Regional accounts compilation builds upon various statistics that are primarily collected for other statistical and administrative purposes (primary statistics or administrative data). The most important data sources used are administrative sources (i.e. annual accounting statements, financial statements for insurance companies, reinsurance companies and pension funds, budgetary statistics and balance sheets, budgets of municipalities, health and pension fund data, customs declarations, monthly reports on value added, tax and excise duties, and annual income tax declaration, etc.), statistical surveys (Annual Industry Report, Annual Statistical Survey on Construction, Annual Survey on Trade, Annual GFCF Survey, Survey on Building Permits, Labour Cost Survey, tourism statistics, agricultural and forest statistics, etc.), the Statistical Register of Employment and the population census.

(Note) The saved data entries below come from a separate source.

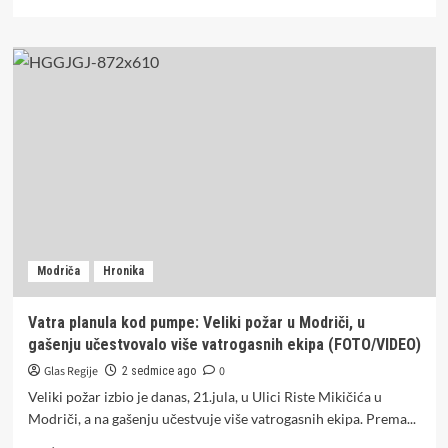
more
about
Filmska
potjera
u
Tesliću:
Pokušao
pobjeći
policiji,
u
džepovima
ekstazi,
amfetamin
i
Modriča
Hronika
marihuana
Vatra planula kod pumpe: Veliki požar u Modriči, u
gašenju učestvovalo više vatrogasnih ekipa (FOTO/VIDEO)
Glas Regije
0
2 sedmice ago
Veliki požar izbio je danas, 21.jula, u Ulici Riste Mikičića u
Modriči, a na gašenju učestvuje više vatrogasnih ekipa. Prema...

Overall, it is difficult to be exhaustive in the listing of all data sources. The main data sources and some additional information on the data sources and collection methods of regional accounts calculation are listed in methodological explanations that are regularly updated and published along with the results of compilation (see section 10.6. “Documentation on methodology”).

 Annual.

Regional accounts data become available to users as timely as possible, taking into account an adequate balance between accuracy and timeliness. The Statistical Office of the Republic of Slovenia published the regional gross fixed capital formation data 21 months and 10 days after the end of the reference year, the regional household sector accounts 9 months and 22 days and the regional gross domestic product 11 months and 14 days after the end of the reference year. Slovenia delivers the regional accounts data to Eurostat on the same day as the data are published in the country.

Regional accounts data are calculated and presented according to the Standard Classification of Territorial Units in the European Union at NUTS 1 (Slovenia), NUTS 2 (two cohesion regions) and NUTS 3 (twelve statistical regions) disaggregated levels.

The geographical comparability between EU Member States and regions is ensured by the application of common ESA 2010 definitions and methodological guidelines (Manual on Regional Accounts Methods).

Regional accounts data are fully comparable over the period from 2000 to the last reference year. Also, in the case of fundamental changes of methods or classifications, the complete time series are revised.